Closed AsafFisher closed 2 years ago

AsafFisher commented 2 years ago

Iv'e notice there is no read_usize.... Wondered why...

let mut buf = [0; core::mem::size_of::<usize>()];
connection.read_exact(&mut buf).unwrap();
usize::from_ne_bytes(buf);

Iv'e got a project where a pointer changes its size from 64 to 32 bit... It will be useful when compiling for different target and not wanting to make an config conditions...

BurntSushi commented 2 years ago

There is no read_usize precisely because its size is platform dependent. There is a read_uint method that lets you specify the size precisely, and it seems like something you could use here. Since you didn't mention it, it's not clear why read_uint is insufficient for your use case.

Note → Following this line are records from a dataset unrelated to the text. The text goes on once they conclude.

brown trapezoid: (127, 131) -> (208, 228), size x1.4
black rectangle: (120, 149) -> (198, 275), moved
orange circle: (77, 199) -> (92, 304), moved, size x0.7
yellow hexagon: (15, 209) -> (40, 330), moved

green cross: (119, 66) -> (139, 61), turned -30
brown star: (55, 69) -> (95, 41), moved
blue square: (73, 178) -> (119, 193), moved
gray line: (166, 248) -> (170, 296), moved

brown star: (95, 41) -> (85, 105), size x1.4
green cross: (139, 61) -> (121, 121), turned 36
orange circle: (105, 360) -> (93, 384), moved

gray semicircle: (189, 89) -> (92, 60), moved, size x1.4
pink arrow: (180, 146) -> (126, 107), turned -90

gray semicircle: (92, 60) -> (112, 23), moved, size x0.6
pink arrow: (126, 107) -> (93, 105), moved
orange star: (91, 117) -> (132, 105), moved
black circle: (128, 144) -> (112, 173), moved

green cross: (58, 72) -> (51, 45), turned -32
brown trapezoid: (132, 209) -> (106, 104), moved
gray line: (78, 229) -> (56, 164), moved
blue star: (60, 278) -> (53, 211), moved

AsafFisher commented 2 years ago

But I might want my code to read the platform specific size, say if I pass a pointer from one process to the other... I want my code to pass the pointer correctly on both x64 and x32 arch...

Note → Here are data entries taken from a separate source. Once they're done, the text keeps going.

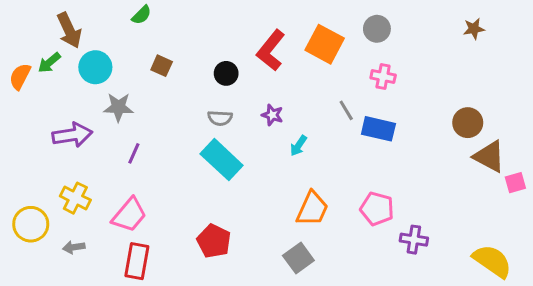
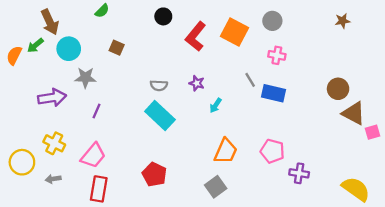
black circle: (226, 73) -> (163, 16), moved

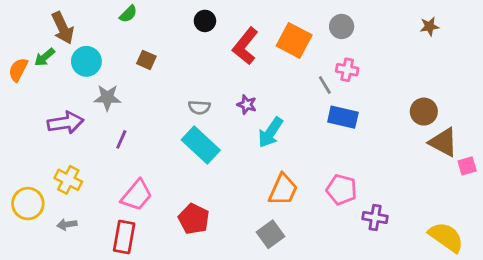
gray line: (250, 80) -> (325, 85), moved
cyan arrow: (216, 105) -> (270, 132), size x1.6
pink trapezoid: (93, 156) -> (137, 195), moved

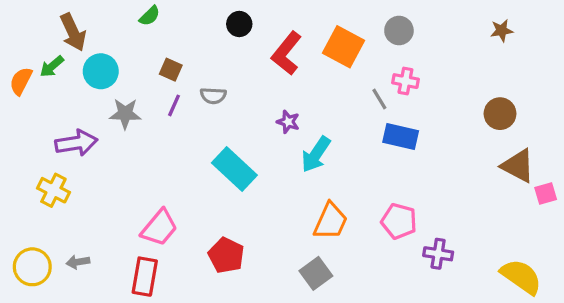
gray semicircle: (199, 107) -> (213, 96), moved
brown circle: (424, 112) -> (500, 114), moved
purple line: (121, 139) -> (174, 105), moved
yellow cross: (68, 180) -> (53, 190), moved
yellow circle: (28, 204) -> (32, 267), moved

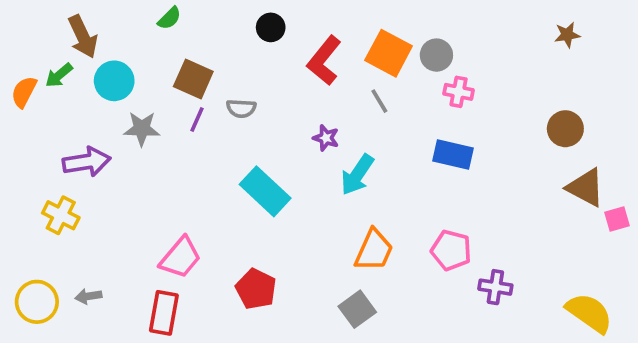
gray circle: (399, 31) -> (436, 55), moved
brown square: (171, 70) -> (193, 79), size x1.5
gray line: (379, 99) -> (379, 101), moved

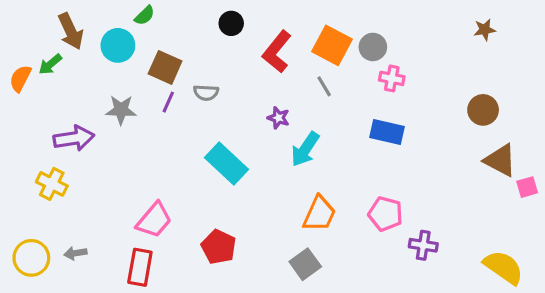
cyan circle: (114, 81) -> (118, 45), moved

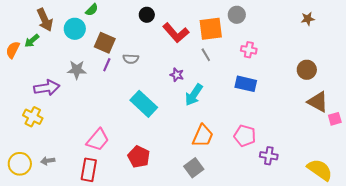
orange square: (332, 45) -> (211, 29), turned -35
gray circle: (373, 47) -> (237, 15), moved
red L-shape: (277, 52) -> (176, 33), turned -80

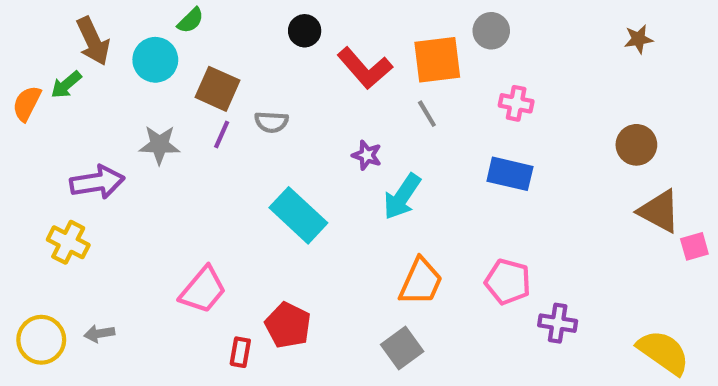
red rectangle: (89, 170) -> (240, 352), moved, size x0.6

let ptr = unix_socket.read_usize() as * _;

without read_usize the code will look like this (psudo code):

if conf!(arch == "x64"){
unix_socket.read_u64() // or read_uint with size of 8
}else{
unix_socket.read_u32() // or read_uint with size of 4
}
BurntSushi commented 2 years ago

Why not just do unix_socked.read_uint(core::mem::size_of::<usize>())?

AsafFisher commented 2 years ago

Well why not just support all rusts type ahead of time? I dont think usize is going to be deprecated anytime soon... Its just seem to me like a fundamental type like u64 Like I get what you are saying, but with your logic I could just say "Hey lets get rid of read_u64 we can just do unix_socked.read_uint(core::mem::size_of::<u64>())"

BurntSushi commented 2 years ago

I already explained why. Because usize has a platform dependent size. u64 does not. It's a possible footgun to use it accidentally if you're not thinking about platform dependent size. The read_uint API makes it explicit.

I'm going to close this because I don't see this changing personally.